If the team deems Anderson too great of a risk, they could be left with few options from among their top ten when selecting at number seven. Assuming Thomas, Russell, Quinn, and Adams are selected ahead of the seventh pick, and that the Vikings have no interest in Landry, Branch, or Anderson, the team will be left hoping that Calvin Johnson somehow falls to number seven. That probably won't happen, but it could happen if every team ahead of Minnesota takes the best available player that most fits their needs. And the continuing rise of Quinn's draft value might just make that a reality.

If each team drafts the best player available that fits a team need, the draft would follow the following sequence: Oakland would select Russell or Quinn, Detroit would select Thomas, Cleveland would select Adrian Peterson, Tampa Bay would select Russell or Quinn, whomever the Raiders elected not to draft, the Cardinals would select Adams or Branch, and Washington would select Adams or Branch, whomever the Cardinals did not select.

The near-certainties not to take Johnson are Oakland, Detroit, Cleveland, Arizona, and Washington. Oakland has receiver issues, but much more pressing issues at quarterback, along the offensive line, and at running back.

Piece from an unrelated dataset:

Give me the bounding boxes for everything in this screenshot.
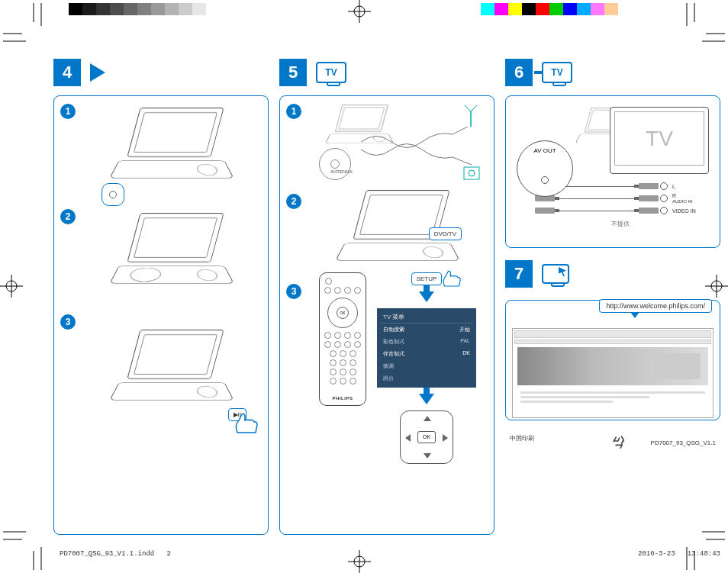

Detroit has a history of taking wide receivers early, but Matt Millen not only cannot afford taking another receiver high, the team also is not in need of another wide receiver. Cleveland could use a clear number one receiver, but they more desperately need at running back, along the offensive line, and along the defensive line. Arizona has no need for receivers with Anquan Boldin and Larry Fitzgerald in the mix. And Washington has so many problems that taking a wide-receiver near the top of the draft would lead to mutiny among the teams' followers--and possibly among the current players. Only Tampa Bay has a need at receiver that merits taking Johnson over other players that will be available to them in the draft. It will be a tough call for Tampa Bay.

Up Next: Why Passing On Johnson Might Be Best For Minnesota. Plus, already polishing spin.

Wednesday, March 14, 2007

Trading Up To Take Johnson Would Be A Mistake

With Draft Day 2007 fast approaching, the Minnesota Vikings find themselves in virtually the same position in which they found themselves at this time last year. The question for the organization is whether they retain their seventh overall slot or attempt to trade up or down.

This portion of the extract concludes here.